#### [Source material]

----------

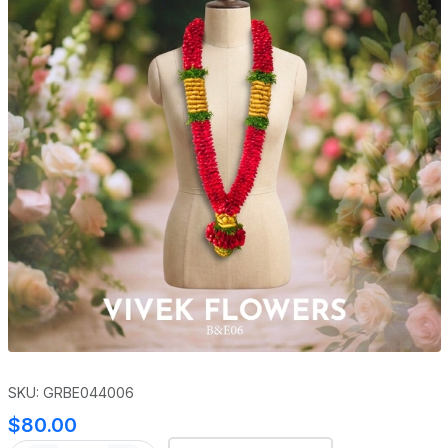
SKU: GRBE044006
$80.00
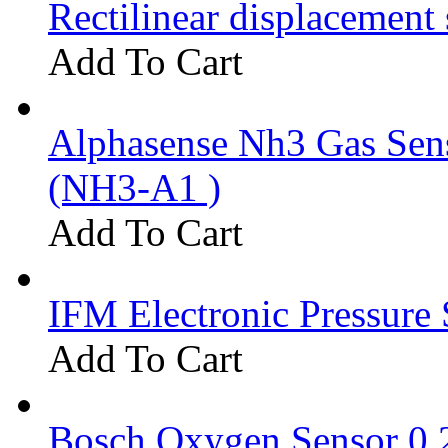
Rectilinear displacement
Add To Cart
Alphasense Nh3 Gas Se
(NH3-A1 )
Add To Cart
IFM Electronic Pressure 
Add To Cart
Bosch Oxygen Sensor 0 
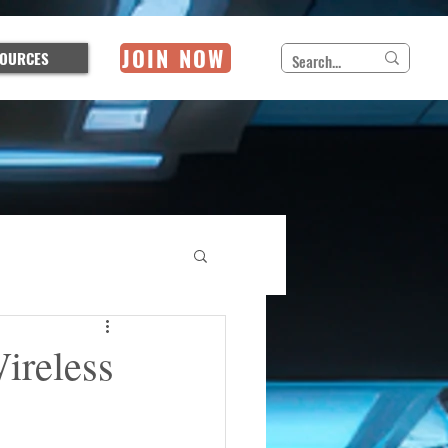
JOIN NOW
OURCES
ireless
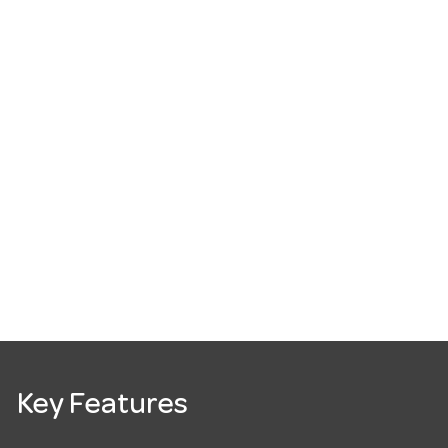
Key Features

----------

#### [What to do]
Copy the records above exactly, leaving out every picture.

#### [Solution to this task]
SKU: GRBE044006
$80.00
Rectilinear displacement
Add To Cart
Alphasense Nh3 Gas Se
(NH3-A1 )
Add To Cart
IFM Electronic Pressure 
Add To Cart
Bosch Oxygen Sensor 0 
JOIN NOW
OURCES
ireless
Key Features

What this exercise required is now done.